BEGIN Supplied material
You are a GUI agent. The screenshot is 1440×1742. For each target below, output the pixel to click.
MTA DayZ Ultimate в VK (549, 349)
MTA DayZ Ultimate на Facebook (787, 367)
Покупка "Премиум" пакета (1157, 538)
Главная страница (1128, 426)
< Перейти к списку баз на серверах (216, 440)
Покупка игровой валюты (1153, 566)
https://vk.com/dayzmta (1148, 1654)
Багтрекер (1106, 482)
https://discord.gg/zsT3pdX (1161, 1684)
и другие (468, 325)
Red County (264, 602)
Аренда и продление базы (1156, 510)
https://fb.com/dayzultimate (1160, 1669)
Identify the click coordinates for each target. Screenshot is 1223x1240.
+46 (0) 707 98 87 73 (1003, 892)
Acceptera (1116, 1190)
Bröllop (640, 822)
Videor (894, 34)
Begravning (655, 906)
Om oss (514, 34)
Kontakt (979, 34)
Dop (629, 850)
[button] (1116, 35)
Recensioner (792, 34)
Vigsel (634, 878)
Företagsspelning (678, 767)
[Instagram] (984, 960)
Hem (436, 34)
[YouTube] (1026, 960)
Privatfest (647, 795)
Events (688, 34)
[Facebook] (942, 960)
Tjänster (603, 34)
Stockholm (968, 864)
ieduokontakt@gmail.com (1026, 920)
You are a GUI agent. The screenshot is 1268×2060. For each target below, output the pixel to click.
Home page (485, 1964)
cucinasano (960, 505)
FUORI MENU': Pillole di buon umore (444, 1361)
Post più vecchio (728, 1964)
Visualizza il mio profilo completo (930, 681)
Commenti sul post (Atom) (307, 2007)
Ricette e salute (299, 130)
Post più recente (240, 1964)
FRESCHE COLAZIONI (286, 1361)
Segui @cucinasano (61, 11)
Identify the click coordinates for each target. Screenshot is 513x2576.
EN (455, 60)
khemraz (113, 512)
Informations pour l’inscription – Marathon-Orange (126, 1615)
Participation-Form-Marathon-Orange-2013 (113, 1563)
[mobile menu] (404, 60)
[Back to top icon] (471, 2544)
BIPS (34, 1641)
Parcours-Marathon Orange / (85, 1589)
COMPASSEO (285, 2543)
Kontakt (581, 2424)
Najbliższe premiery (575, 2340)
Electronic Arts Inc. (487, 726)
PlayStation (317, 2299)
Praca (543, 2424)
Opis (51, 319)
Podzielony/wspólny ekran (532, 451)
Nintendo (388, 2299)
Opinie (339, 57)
END Supplied material
## What to produce:
Repeat every line of the records above exactly.

## Reply to the exercise:
You are a GUI agent. The screenshot is 1440×1742. For each target below, output the pixel to click.
MTA DayZ Ultimate в VK (549, 349)
MTA DayZ Ultimate на Facebook (787, 367)
Покупка "Премиум" пакета (1157, 538)
Главная страница (1128, 426)
< Перейти к списку баз на серверах (216, 440)
Покупка игровой валюты (1153, 566)
https://vk.com/dayzmta (1148, 1654)
Багтрекер (1106, 482)
https://discord.gg/zsT3pdX (1161, 1684)
и другие (468, 325)
Red County (264, 602)
Аренда и продление базы (1156, 510)
https://fb.com/dayzultimate (1160, 1669)
Identify the click coordinates for each target. Screenshot is 1223x1240.
+46 (0) 707 98 87 73 (1003, 892)
Acceptera (1116, 1190)
Bröllop (640, 822)
Videor (894, 34)
Begravning (655, 906)
Om oss (514, 34)
Kontakt (979, 34)
Dop (629, 850)
[button] (1116, 35)
Recensioner (792, 34)
Vigsel (634, 878)
Företagsspelning (678, 767)
[Instagram] (984, 960)
Hem (436, 34)
[YouTube] (1026, 960)
Privatfest (647, 795)
Events (688, 34)
[Facebook] (942, 960)
Tjänster (603, 34)
Stockholm (968, 864)
ieduokontakt@gmail.com (1026, 920)
You are a GUI agent. The screenshot is 1268×2060. For each target below, output the pixel to click.
Home page (485, 1964)
cucinasano (960, 505)
FUORI MENU': Pillole di buon umore (444, 1361)
Post più vecchio (728, 1964)
Visualizza il mio profilo completo (930, 681)
Commenti sul post (Atom) (307, 2007)
Ricette e salute (299, 130)
Post più recente (240, 1964)
FRESCHE COLAZIONI (286, 1361)
Segui @cucinasano (61, 11)
Identify the click coordinates for each target. Screenshot is 513x2576.
EN (455, 60)
khemraz (113, 512)
Informations pour l’inscription – Marathon-Orange (126, 1615)
Participation-Form-Marathon-Orange-2013 (113, 1563)
[mobile menu] (404, 60)
[Back to top icon] (471, 2544)
BIPS (34, 1641)
Parcours-Marathon Orange / (85, 1589)
COMPASSEO (285, 2543)
Kontakt (581, 2424)
Najbliższe premiery (575, 2340)
Electronic Arts Inc. (487, 726)
PlayStation (317, 2299)
Praca (543, 2424)
Opis (51, 319)
Podzielony/wspólny ekran (532, 451)
Nintendo (388, 2299)
Opinie (339, 57)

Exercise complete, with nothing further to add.